Array of Freestanding Planar Lipid Bilayers for Parallel Optical and Electrical Recordings

Abstract

Here we report on the design and validation of an array platform for parallel high-resolution electrophysiological and optical recordings. The recording chip is based on a SU-8 coated glass slide (ca. 200 μm thickness) containing 4 cavities with individual ring-shaped Ag/AgCl-microelectrodes as well as a common ground electrode. Four suspended lipid bilayers can be self-assembled on the chip surface over the cavities. The electrodes are connected to a multichannel amplifier capable of simultaneous electrical recording with high-bandwidth and low noise (<1pA [email protected]). The ring shape of the electrodes creates an optical window allowing access with a high-NA oil or water-immersion objective on an inverted microscope.

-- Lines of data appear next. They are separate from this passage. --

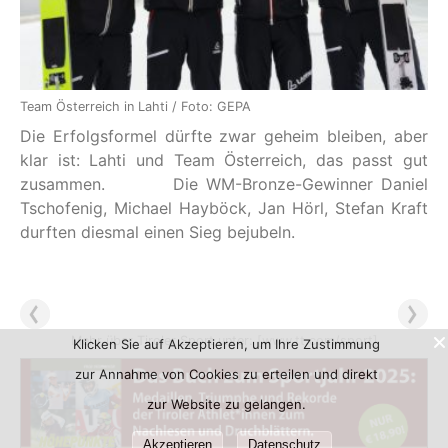
Team Österreich in Lahti / Foto: GEPA
Die Erfolgsformel dürfte zwar geheim bleiben, aber
klar ist: Lahti und Team Österreich, das passt gut
zusammen. Die WM-Bronze-Gewinner Daniel
Tschofenig, Michael Hayböck, Jan Hörl, Stefan Kraft
durften diesmal einen Sieg bejubeln.
Mehr über Tiroler Sport unter:
[www.tt.com/sport]
Klicken Sie auf Akzeptieren, um Ihre Zustimmung
zur Annahme von Cookies zu erteilen und direkt
zur Website zu gelangen.
Akzeptieren
Datenschutz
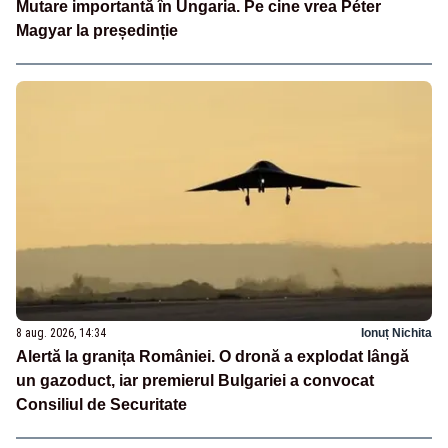
Mutare importantă în Ungaria. Pe cine vrea Péter
Magyar la președinție
8 aug. 2026, 14:34
Ionuț Nichita
Alertă la granița României. O dronă a explodat lângă
un gazoduct, iar premierul Bulgariei a convocat
Consiliul de Securitate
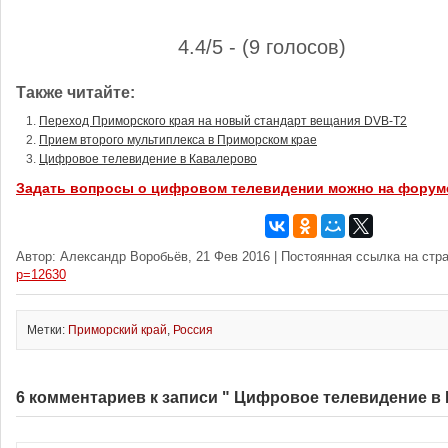
4.4/5 - (9 голосов)
Также читайте:
Переход Приморского края на новый стандарт вещания DVB-T2
Прием второго мультиплекса в Приморском крае
Цифровое телевидение в Кавалерово
Задать вопросы о цифровом телевидении можно на форум
Автор: Александр Воробьёв, 21 Фев 2016 | Постоянная ссылка на стр
p=12630
Метки:
Приморский край
,
Россия
6 комментариев к записи " Цифровое телевидение в 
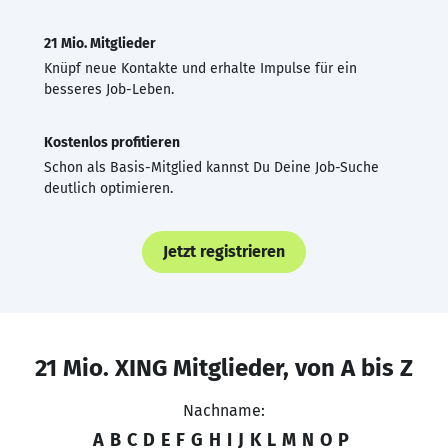
21 Mio. Mitglieder
Knüpf neue Kontakte und erhalte Impulse für ein
besseres Job-Leben.
Kostenlos profitieren
Schon als Basis-Mitglied kannst Du Deine Job-Suche
deutlich optimieren.
Jetzt registrieren
21 Mio. XING Mitglieder, von A bis Z
Nachname:
A
B
C
D
E
F
G
H
I
J
K
L
M
N
O
P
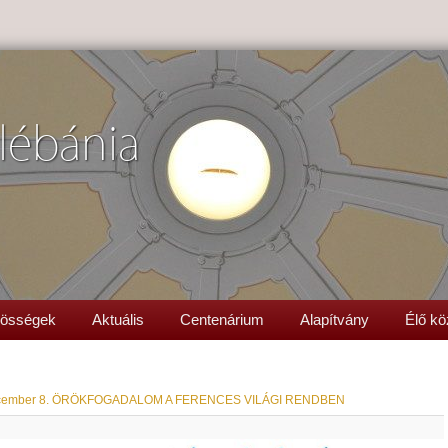
lébánia
össégek
Aktuális
Centenárium
Alapítvány
Élő kö
cember 8. ÖRÖKFOGADALOM A FERENCES VILÁGI RENDBEN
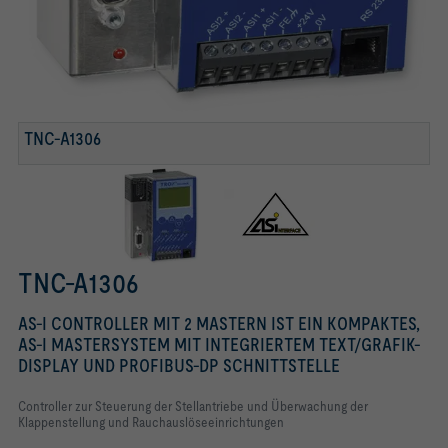
TNC-A1306
TNC-A1306
AS-I CONTROLLER MIT 2 MASTERN IST EIN KOMPAKTES,
AS-I MASTERSYSTEM MIT INTEGRIERTEM TEXT/GRAFIK-
DISPLAY UND PROFIBUS-DP SCHNITTSTELLE
Controller zur Steuerung der Stellantriebe und Überwachung der
Klappenstellung und Rauchauslöseeinrichtungen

This allows for e.g. single-molecule fluorescence measurements from one of the four bilayers using time-correlated-single-photon-counting (TCSPC). Fluorescently labeled alpha-hemolysin for optical and electrical measurements was expressed in-vitro and purified. BODIPY at position 131 was incorporated during the translation in a site-directed manner via stop or four-base codon suppression using pre-charged tRNAs. A series of characterization and validation experiments performed with the system include: (1)Studies of diffusion rates of fluorescently labelled Hemolysin and lipid molecules in the bilayer using fluorescence correlation spectroscopy (FCS); (2)Monitoring of alpha-hemolysin membrane insertion using fluorescence lifetime imaging (FLIM) and (3)Visualization of fusion of labeled proteoliposomes resulting in membrane channel insertion. In the two latter cases, changes in fluorescence intensity were monitored simultaneously with alterations in membrane conductance. This system allows for rapid membrane array formation and by providing ready combination of fluorescence microscopy with high-resolution electrophysiology, enables correlated optical and electrical characterization and monitoring of the interactions of channel forming proteins in artificial lipid bilayers on a single-molecule level. The technology can be further implemented for studies of membrane protein folding and mobility as well as of membrane transport.